Dataset entries
- - - - - - -

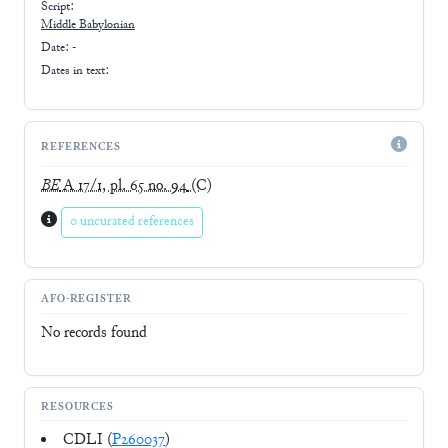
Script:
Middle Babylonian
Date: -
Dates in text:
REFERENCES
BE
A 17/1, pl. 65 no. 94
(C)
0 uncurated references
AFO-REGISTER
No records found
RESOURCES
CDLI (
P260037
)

- - - - - - -

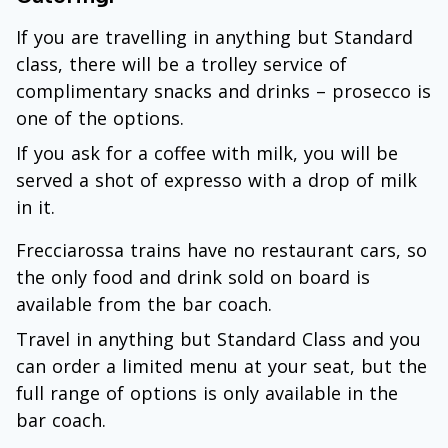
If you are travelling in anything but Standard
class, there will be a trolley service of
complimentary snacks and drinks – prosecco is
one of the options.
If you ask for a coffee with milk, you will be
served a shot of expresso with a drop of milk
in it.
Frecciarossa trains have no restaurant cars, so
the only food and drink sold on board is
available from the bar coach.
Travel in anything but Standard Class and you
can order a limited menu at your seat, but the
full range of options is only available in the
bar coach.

- - - - - - -

_Your objective_
Collect every line from the records above that contains the word "only".

_Answer to this task_
the only food and drink sold on board is
full range of options is only available in the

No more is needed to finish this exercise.